Automatically Annotated Repository of Digital Audio and Video Resources Community

Working Groups

Background: The AARDVARC workshops were funded by the National Science Foundation in Stage 1 of the 3-stage BCS initiative “Building Community and Capacity for Data-Intensive Research.” In Stage 1, the funded projects were to “develop visions, teams, and capabilities dedicated to creating new, large-scale, next-generation data resources and relevant analytic techniques.” Stage 2 is intended to fund a selection (perhaps one-fourth) of these communities to develop prototypes of the facilities designed in Stage 1. The small number of projects that advance to Stage 3 will be funded to develop the actual facility.

: The overarching goal of AARDVARC is to design a digital repository of data from understudied languages which offers depositors automated or semi-automated transcription of their data. The repository would be designed to facilitate data sharing among and address the huge backlog of not transcribed field recordings that exist. In addition, by accumulating a large body of multilingual data in a uniform format, the repository will advance large scale qualitative and quantitative studies in multiple fields.

The goals of the first AARDVARC workshop are threefold:
- To survey the need for a community-oriented speech and video corpora archive/annotation facility and the uses to which the data would be put
- To specify the administrative and technical requirements of the repository
- To assess the potential for partially-annotated transcription of language resources by reviewing the tools and procedures currently in use, as well as the volume and formats of the existing data.

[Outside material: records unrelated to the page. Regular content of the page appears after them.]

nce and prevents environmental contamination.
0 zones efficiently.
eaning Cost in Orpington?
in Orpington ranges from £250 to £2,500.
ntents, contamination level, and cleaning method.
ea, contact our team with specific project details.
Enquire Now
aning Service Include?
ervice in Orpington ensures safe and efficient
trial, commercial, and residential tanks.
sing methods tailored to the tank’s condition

At this point, we envision that the repository will operate on a ‘take one, leave one” basis: a user (e.g., a field linguist) will submit several hours of transcribed recordings as a training corpus and in return receive access to a trained annotation tool that will aid them in transcribing the rest of their recordings. The repository will support fine-grained search over deposited corpora, as well as download of individual language or multilingual corpora, when permissions are available.

We expect that the working groups will modify and correct these preliminary ideas.

Day 1: Uses and Design of the Repository

Group 1: USE CASES
Working Group Chair: Arienne Dwyer
Support: Chris DiCanio

Develop use cases for such a repository: how would speech corpora be used in different disciplines? Are there specifications which such corpora must meet in order to be useful?

Group 2
Working Group Chair: Mark Liberman

Identify the legal and intellectual property rights issues that the repository design must address. Evaluate different ways the repository might handle these issues.

Working Group Chair: Gary Simons
What should the administrative structure of such an archive be? Who should govern it? What conditions should be specified for corpus sharing? How can such an archive be developed to be self-sustaining?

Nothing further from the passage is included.